## Exercise details
If a line in the entries below includes the string "Chocolate", copy it out.

──────── Listed records ────────

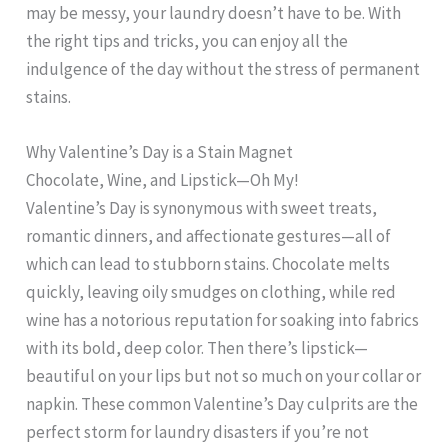
may be messy, your laundry doesn’t have to be. With
the right tips and tricks, you can enjoy all the
indulgence of the day without the stress of permanent
stains.
Why Valentine’s Day is a Stain Magnet
Chocolate, Wine, and Lipstick—Oh My!
Valentine’s Day is synonymous with sweet treats,
romantic dinners, and affectionate gestures—all of
which can lead to stubborn stains. Chocolate melts
quickly, leaving oily smudges on clothing, while red
wine has a notorious reputation for soaking into fabrics
with its bold, deep color. Then there’s lipstick—
beautiful on your lips but not so much on your collar or
napkin. These common Valentine’s Day culprits are the
perfect storm for laundry disasters if you’re not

────────

## Output
Chocolate, Wine, and Lipstick—Oh My!
which can lead to stubborn stains. Chocolate melts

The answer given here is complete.